Stock Markets March 6, 2026

Why the Move Away From U.S. Stocks Has Paused for Now

Barclays says de-risking since the Middle East escalation has been orderly and U.S. assets show relative resilience

By Avery Klein
Why the Move Away From U.S. Stocks Has Paused for Now

Barclays strategists say recent market de-risking after an uptick in Middle East tensions has been measured rather than panicked. Weakness has been concentrated in regions more sensitive to energy price rises, while U.S. markets have held up, prompting a pause in the rotation away from American assets.

Key Points

  • De-risking by investors since the Middle East escalation has been orderly, with limited signs of broad-based panic selling.
  • Market weakness has been concentrated in regions such as Europe, Japan, and emerging markets, which are more exposed to rising energy prices.
  • U.S. assets have shown relative resilience, pausing a broader rotation away from American equities; the S&P 500 has been relatively stable and the Vix has not spiked significantly.

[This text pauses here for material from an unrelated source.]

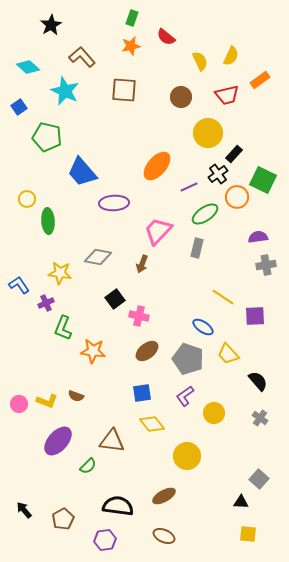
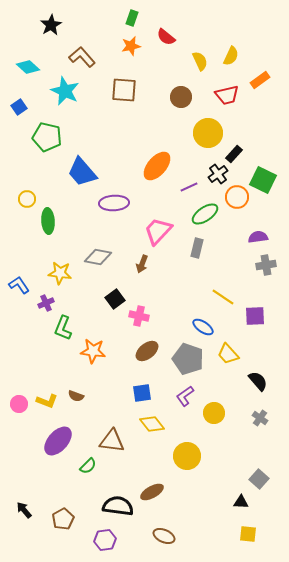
brown ellipse at (164, 496): moved 12 px left, 4 px up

The recent escalation of conflict in the Middle East has prompted investors to reduce exposure to riskier assets, but Barclays strategists report that the response so far has been orderly rather than panic-driven.

In a note to clients on Friday, Barclays strategist Emmanuel Cau observed that while market participants have been trimming risk positions, "the de-risking remains orderly with little evidence of broad-based panic selling so far." The firm identifies the bulk of equity weakness outside the United States, concentrated in markets that had previously outperformed and that are more vulnerable to rising energy costs.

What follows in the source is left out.